= 3-6-3 Rule =

Principle of United States retail banking industry from the 1950s to 1970s

The term 3-6-3 Rule describes how the United States retail banking industry operated from the 1950s to the 1980s. The name 3-6-3 refers to the impression that bankers had a stable, comfortable existence by paying 3 percent interest on deposits, lending money out at 6 percent, and being able to "tee off at the golf course by 3 p.m."

The implication was that the banks were less competitive during that period than in subsequent years due to tight regulations that limited the formation and location of banks as well as restrictions on interest rates that could be charged or paid. As a result, bankers had "power and prestige ... while profits were steady and certain". These regulations were loosened in the 1980s.

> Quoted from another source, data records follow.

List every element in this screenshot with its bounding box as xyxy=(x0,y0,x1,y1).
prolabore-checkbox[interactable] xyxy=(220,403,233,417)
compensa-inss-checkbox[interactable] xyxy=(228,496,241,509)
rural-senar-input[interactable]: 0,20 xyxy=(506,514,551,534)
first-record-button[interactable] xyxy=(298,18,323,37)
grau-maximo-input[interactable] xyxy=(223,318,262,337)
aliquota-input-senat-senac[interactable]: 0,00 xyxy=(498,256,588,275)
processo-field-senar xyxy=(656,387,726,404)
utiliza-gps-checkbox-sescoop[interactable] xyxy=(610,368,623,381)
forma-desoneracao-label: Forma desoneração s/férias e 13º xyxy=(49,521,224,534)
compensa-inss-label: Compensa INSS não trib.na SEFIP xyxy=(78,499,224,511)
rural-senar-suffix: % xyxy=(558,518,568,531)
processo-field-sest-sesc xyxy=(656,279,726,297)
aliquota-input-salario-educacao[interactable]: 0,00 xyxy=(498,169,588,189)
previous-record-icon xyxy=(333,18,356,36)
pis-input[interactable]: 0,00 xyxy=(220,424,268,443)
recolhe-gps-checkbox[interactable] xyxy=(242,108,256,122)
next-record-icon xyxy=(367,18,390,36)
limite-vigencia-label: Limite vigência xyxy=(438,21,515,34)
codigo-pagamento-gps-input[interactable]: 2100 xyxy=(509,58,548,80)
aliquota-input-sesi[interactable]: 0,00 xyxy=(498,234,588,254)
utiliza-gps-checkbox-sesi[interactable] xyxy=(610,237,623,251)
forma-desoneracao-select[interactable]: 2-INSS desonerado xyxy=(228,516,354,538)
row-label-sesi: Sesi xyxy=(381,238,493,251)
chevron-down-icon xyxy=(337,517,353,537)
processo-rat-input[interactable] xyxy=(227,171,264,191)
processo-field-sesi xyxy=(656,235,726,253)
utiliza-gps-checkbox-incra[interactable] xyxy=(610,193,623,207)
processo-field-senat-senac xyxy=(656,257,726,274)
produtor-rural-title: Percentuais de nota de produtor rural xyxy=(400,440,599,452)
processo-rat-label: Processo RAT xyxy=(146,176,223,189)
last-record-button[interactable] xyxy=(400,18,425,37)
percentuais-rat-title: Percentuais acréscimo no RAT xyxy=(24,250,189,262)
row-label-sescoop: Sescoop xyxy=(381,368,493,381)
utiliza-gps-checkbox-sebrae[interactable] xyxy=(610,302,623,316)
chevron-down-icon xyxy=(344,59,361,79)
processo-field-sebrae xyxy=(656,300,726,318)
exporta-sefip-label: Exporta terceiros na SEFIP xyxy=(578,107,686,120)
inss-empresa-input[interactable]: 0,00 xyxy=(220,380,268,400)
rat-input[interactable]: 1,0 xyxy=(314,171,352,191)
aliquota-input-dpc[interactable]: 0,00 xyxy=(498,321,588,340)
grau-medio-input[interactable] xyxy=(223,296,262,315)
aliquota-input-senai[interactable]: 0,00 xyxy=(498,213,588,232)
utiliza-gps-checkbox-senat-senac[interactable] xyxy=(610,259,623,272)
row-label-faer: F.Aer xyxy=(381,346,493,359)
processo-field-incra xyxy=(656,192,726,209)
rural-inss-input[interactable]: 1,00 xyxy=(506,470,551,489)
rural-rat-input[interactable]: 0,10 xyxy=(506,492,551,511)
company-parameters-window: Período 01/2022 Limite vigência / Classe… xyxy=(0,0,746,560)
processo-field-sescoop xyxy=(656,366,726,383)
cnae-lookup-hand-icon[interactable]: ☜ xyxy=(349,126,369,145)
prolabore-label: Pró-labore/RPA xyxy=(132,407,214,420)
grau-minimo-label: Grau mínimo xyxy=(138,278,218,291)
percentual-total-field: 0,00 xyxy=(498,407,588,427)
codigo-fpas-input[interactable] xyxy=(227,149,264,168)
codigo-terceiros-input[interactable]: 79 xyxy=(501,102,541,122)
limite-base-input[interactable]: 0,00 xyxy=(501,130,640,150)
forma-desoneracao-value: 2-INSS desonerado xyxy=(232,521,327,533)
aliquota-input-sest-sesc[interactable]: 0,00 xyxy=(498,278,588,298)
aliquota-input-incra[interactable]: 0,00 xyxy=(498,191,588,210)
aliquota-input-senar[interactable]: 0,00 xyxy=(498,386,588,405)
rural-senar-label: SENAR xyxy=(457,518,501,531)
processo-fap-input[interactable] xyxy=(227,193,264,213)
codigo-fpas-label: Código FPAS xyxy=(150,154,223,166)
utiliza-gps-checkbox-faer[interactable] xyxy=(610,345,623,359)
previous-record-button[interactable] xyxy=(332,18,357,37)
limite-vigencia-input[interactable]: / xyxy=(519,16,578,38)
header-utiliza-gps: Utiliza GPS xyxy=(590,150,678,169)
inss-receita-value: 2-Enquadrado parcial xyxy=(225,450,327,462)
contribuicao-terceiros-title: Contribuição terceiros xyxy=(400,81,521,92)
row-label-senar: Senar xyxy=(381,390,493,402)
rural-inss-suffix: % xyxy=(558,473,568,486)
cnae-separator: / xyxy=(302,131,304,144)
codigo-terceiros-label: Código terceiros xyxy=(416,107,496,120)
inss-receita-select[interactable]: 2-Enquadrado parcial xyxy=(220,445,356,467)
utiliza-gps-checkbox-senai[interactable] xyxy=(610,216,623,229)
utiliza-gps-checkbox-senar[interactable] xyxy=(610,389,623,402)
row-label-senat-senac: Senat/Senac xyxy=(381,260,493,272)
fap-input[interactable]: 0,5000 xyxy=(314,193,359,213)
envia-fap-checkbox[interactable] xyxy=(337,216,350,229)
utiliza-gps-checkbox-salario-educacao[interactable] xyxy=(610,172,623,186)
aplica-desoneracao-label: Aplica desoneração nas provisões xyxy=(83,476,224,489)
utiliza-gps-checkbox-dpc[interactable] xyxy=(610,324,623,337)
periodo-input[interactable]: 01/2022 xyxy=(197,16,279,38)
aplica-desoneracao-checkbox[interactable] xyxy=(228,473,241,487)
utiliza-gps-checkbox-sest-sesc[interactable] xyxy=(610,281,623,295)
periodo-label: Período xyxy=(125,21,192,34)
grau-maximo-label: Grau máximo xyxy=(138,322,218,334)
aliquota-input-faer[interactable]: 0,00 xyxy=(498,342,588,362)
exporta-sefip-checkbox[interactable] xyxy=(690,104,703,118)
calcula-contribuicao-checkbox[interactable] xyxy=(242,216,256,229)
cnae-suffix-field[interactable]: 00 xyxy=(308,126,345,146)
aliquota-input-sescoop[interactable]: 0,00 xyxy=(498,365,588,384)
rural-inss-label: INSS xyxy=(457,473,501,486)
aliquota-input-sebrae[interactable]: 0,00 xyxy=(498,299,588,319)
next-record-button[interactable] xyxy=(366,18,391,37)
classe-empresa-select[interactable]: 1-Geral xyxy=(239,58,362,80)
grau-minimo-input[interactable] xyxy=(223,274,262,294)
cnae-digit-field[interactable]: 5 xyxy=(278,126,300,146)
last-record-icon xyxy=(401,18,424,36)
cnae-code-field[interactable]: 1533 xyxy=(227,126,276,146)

Richmond Federal Reserve senior economist John R. Walter argues that, although there is evidence that restrictions on banks before the 1980s did limit the competitiveness of banking markets and thereby granted some banks monopoly power, "the regulatory restrictions probably had a limited effect on competition" during the time in question. Chicago Federal Reserve researchers Robert DeYoung and Tara Rice argue that, "Like most good jokes, the 3-6-3 rule mixes a grain of truth with a highly simplified view of reality."

The rule has been noted positively following the 2008 financial crisis as a preferable way for banks to operate following the bailout of major banks.

Australia's banking system, which was deregulated in the 1990s in a manner similar to that in the U.S., also came to be characterized in the same way as did the United Kingdom's.